Frequently Asked Questions

State and county emergency planners, supported by hundreds of highly trained safety experts (police, firefighters, medical personnel and other officials) have developed extensive procedures for an emergency that might occur at Indian Point.

If an emergency were to occur, the county executives would receive information directly from the nuclear plant operators as well as from emergency planners and staff from all county departments. At the same time, each county executive would be in immediate and continuous communication with the county executives from the three other counties surrounding Indian Point. The county executives would also be in direct communication with state and federal officials.

Together, government officials would decide what protective actions, if any, the public should take. Their decisions and instructions would be communicated to the public through the Emergency Alert System (EAS) broadcasts as well as through other news media.

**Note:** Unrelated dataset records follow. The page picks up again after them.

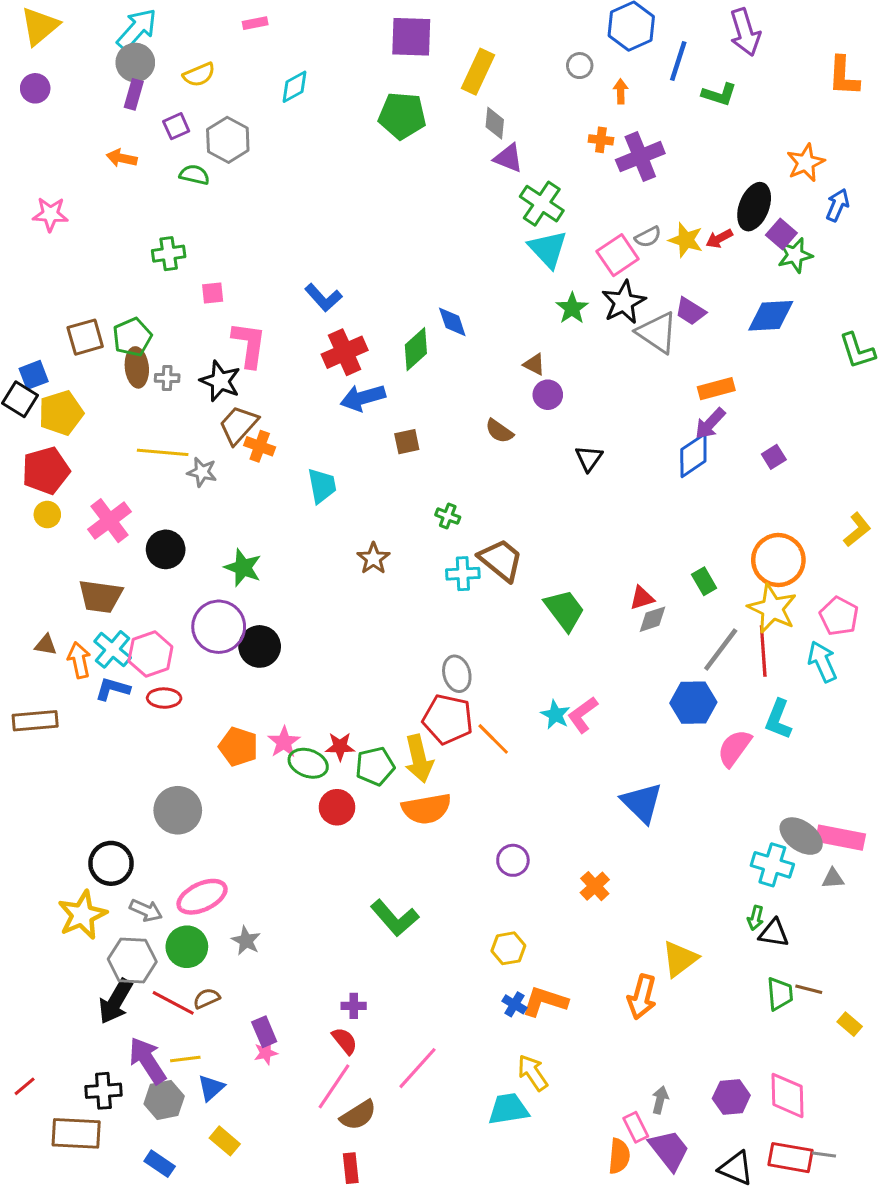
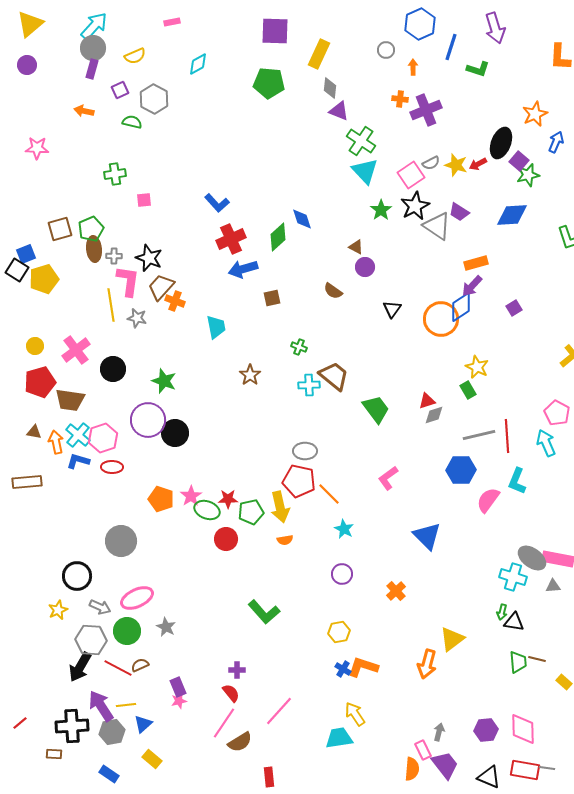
pink L-shape: (249, 345) -> (128, 281), moved
yellow line: (163, 452) -> (111, 305), turned 76
red pentagon: (46, 471) -> (40, 382), moved
orange circle: (778, 560) -> (441, 319), moved
yellow star: (772, 609) -> (477, 367), moved, size x0.7
gray line: (721, 649) -> (479, 435), turned 40
gray ellipse: (457, 674) -> (305, 451), turned -75
cyan star: (555, 715) -> (344, 529), moved
orange semicircle: (426, 809) -> (285, 540), size x0.5
yellow star: (82, 915) -> (58, 610), size x0.6
black cross: (103, 1091) -> (72, 726), size x1.4
brown rectangle: (76, 1133) -> (54, 754), size x0.5
red rectangle: (351, 1168) -> (269, 777), moved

Sheltering-in-place and evacuation are two possible protective actions that you may be instructed to take during an emergency. The goal of protective actions is to minimize the public’s exposure to a radiological release. Elected officials will decide what specific protective actions are best for the public to take after considering a wide range of expert advice and information, including data on the amount and duration of the release, wind direction and weather conditions. The actions of sheltering or evacuation each have advantages depending upon the situation.
Police are highly trained in evacuation procedures and traffic control techniques. The counties have performed traffic studies of roads both within and outside the EPZ, and have extensive control systems in place to facilitate traffic flow during any emergency.

In most instances, only people living in specific Protective Action Areas would be told to evacuate. Therefore, it is most important for people to follow directions from public officials carefully to ensure a successful evacuation.

Shadow evacuation should be avoided as it causes unnecessary congestion on the roads needed by people in those Protective Action Areas that are being instructed to evacuate. County emergency plans take the possibility of a “shadow” evacuation into consideration. These plans have factored it into their procedures and training. Public awareness of the dangers of unnecessary evacuation is one way to reduce the problem.

No. Radioactive fuel in a nuclear plant has very low levels of the type of element that could cause a nuclear explosion. It should be noted that even at low concentrations, precautions must be taken so that radioactive materials produced by the uranium do not reach the environment.

All nuclear power plants in the U.S. are designed with containment buildings of concrete and steel. The 1986 accident in Chernobyl, Russia occurred in a nuclear plant that did not have a containment building.

Nursing homes, hospitals, hospices, etc., within the EPZ have included emergency procedures in their emergency plans. Staff is trained in these procedures to keep these people safe in the event of an emergency.
You should fill out the enclosed postcard at the end of this booklet for people with special needs and drop it in the mail. You need to do so even if you did so last year. You should arrange for a neighbor to assist you in an emergency.

If you choose to go to a friend or a relative’s home outside the EPZ, ask them if they will accept your pet, or arrange to have it boarded elsewhere. Pets, except for service animals such as seeing-eye dogs are not allowed inside the General Population Reception Centers.

For more information about preparing your pet for emergencies, review the the Humane Society of the United States website at http://www.humanesociety.org/issues/animal_rescue/tips/pets-disaster.html?credit=web_globalfooter_id93480558.

Radiation is energy, such as heat, light and radio waves, that moves at high speed through space or matter. One type of radiation is produced by so-called radioactive materials.

Radiation is part of nature, and humans are exposed to radiation all the time. It comes from rocks in the earth, from the sun and stars. Radiation also comes from common man-made sources, such as many building materials, smoke detectors and medical X-rays.

Radiation has been very well-studied for a hundred years. It can be very useful when properly controlled for peaceful purposes such as for medical X-rays and the production of electricity. But radiation can be dangerous. In too large a dose, radiation can cause harm by damaging living cells. Excessive doses of radiation need to be guarded against.

At every one of our country’s more than 100 nuclear power plants, every safety precaution is taken to isolate, shield and prevent radioactive materials from escaping to the environment.

Radiation can be easily measured with various instruments, including Geiger counters.